Obligado a pagar una deuda a la mafia, el chico de jeans y gafas oscuras debe usar todo su talento al volante para lograr el escape en diversos atracos de bancos ideados por el misterioso gángster interpretado por Spacey como si fuera una variante lacónica de su personaje en la serie “House of Cards”. Así, la mitología del crimen se complementa con la de las carreras de carros a toda velocidad. Baby casi no habla, es un autista brillante, muy a tono con estos tiempos, y consigue escapadas excitantes, con algo más de realismo que las formidables piruetas de “Rápidos y furiosos”. 

“Baby: el aprendiz del crimen” se convierte rápidamente en un manifiesto juvenil al que hay que reconocerle buenas ideas y sofisticación. El héroe, con una falla auditiva por un accidente familiar, padece un ensimismamiento que exaspera al equipo de viejos malhechores con el que trabaja. Y es que los jóvenes rebeldes de antes gritaban, como James Dean, o hablaban sin parar, como Matthew Broderick en “Ferris Bueller’s Day Off” (1986) o Michael J. Fox en “Volver al futuro” (1985). Aquí el personaje de Ansel Elgort apenas habla, pero sabe caminar y bailar al son de éxitos de T-Rex, Beck, Commodores o Queen. 

Otro aspecto valioso es que la película es una fábula que se detiene, con la filigrana de un musical de antaño, en el arte de hacer de la vida un estilo. El protagonista roba bancos mientras escucha sus hits favoritos a todo volumen. Evasión o protesta, hace de su vida un acto estético que lo lleva a otro plano de la realidad. Así tenemos dos películas en una: la de los hampones y la principal, que es la de Baby, el muchacho que está secuestrado por una deuda eterna con Doc. 

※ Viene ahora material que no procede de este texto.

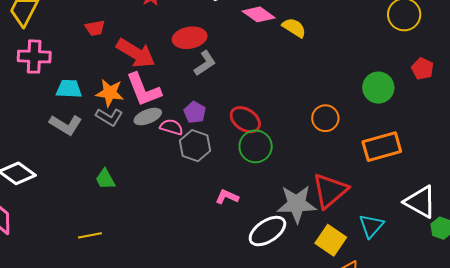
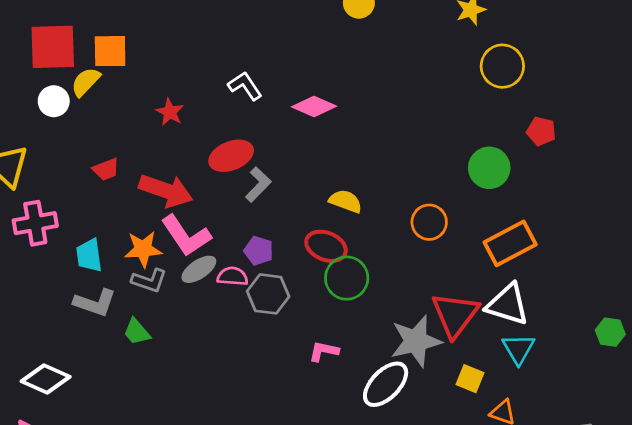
yellow semicircle: (294, 28) -> (346, 201), moved
cyan trapezoid: (69, 89) -> (89, 255), turned -88
green trapezoid: (105, 179) -> (137, 332), moved
white triangle: (420, 202) -> (508, 305), moved
yellow square: (331, 240) -> (470, 379), size x0.7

Hecha de tomas sin demasiados cortes y con un trabajo formal que juega con el clasicismo de viejo cuño, el filme tiene también múltiples referencias a los clásicos de Tarantino o del mítico John Hughes. Finalmente, propone un futuro que mira al cine y a la vida sin cinismo –el romance con la mesera del restaurante (Lily James) lo atestigua bien–. Así, “Baby: el aprendiz del crimen” empieza como ejercicio de estilo y termina como una confesión de amor. La mejor cinta de Wright hasta la fecha. 

AL DETALLE
Calificación: 4 estrellas de 5
Título original: “Baby Driver”.
Géneros: acción y thriller.
Países y año: Reino Unido y EE.UU., 2017.
Director: Edgar Wright.
Actores: Ansel Elgort, Lily James, Kevin Spacey, Jon Hamm.